Problem. Return exactly the lines below, starting with the one that has "research visibility under" and going on through the one that has "publishing. This".

Content starts

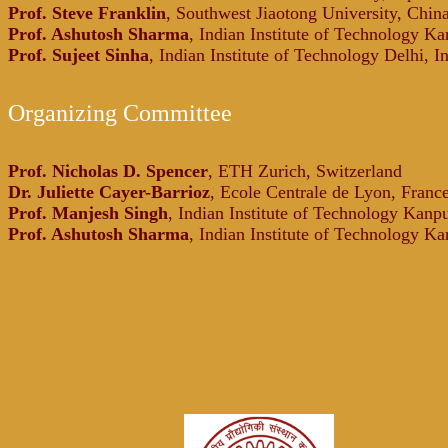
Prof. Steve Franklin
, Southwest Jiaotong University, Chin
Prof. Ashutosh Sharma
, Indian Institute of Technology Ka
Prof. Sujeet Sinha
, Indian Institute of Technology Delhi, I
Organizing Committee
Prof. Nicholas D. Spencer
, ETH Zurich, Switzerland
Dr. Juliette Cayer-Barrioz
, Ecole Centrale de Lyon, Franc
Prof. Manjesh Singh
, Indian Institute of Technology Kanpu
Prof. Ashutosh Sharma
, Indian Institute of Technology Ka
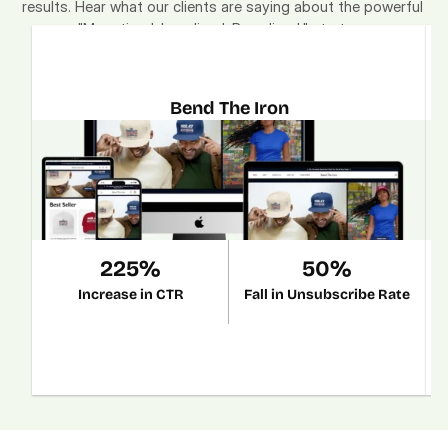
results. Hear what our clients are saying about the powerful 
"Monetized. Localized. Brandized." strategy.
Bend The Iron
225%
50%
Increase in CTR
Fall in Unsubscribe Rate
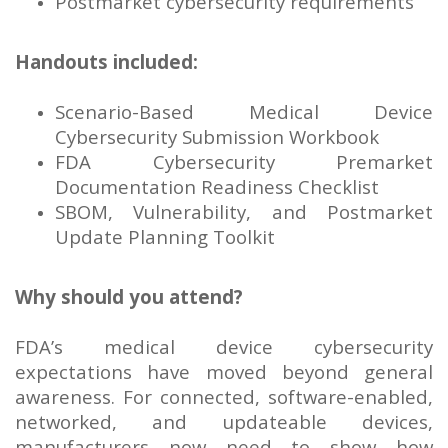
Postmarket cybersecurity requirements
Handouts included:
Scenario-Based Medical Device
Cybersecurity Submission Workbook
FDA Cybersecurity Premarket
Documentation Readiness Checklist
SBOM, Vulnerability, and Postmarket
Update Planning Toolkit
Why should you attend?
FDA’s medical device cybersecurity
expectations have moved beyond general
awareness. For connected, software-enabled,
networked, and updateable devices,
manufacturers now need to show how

Content ends
Content starts

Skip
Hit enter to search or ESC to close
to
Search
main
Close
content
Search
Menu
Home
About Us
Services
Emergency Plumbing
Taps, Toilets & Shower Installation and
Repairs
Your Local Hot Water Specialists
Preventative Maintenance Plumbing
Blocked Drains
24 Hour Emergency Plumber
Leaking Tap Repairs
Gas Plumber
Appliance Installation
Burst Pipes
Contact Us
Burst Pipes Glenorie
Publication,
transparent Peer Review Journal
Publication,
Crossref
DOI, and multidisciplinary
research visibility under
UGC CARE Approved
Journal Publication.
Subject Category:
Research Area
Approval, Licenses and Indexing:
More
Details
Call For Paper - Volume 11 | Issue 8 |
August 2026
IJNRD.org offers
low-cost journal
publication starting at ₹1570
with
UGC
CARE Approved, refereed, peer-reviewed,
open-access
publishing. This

Content ends

Exercise answer.
research visibility under
UGC CARE Approved
Journal Publication.
Subject Category:
Research Area
Approval, Licenses and Indexing:
More
Details
Call For Paper - Volume 11 | Issue 8 |
August 2026
IJNRD.org offers
low-cost journal
publication starting at ₹1570
with
UGC
CARE Approved, refereed, peer-reviewed,
open-access
publishing. This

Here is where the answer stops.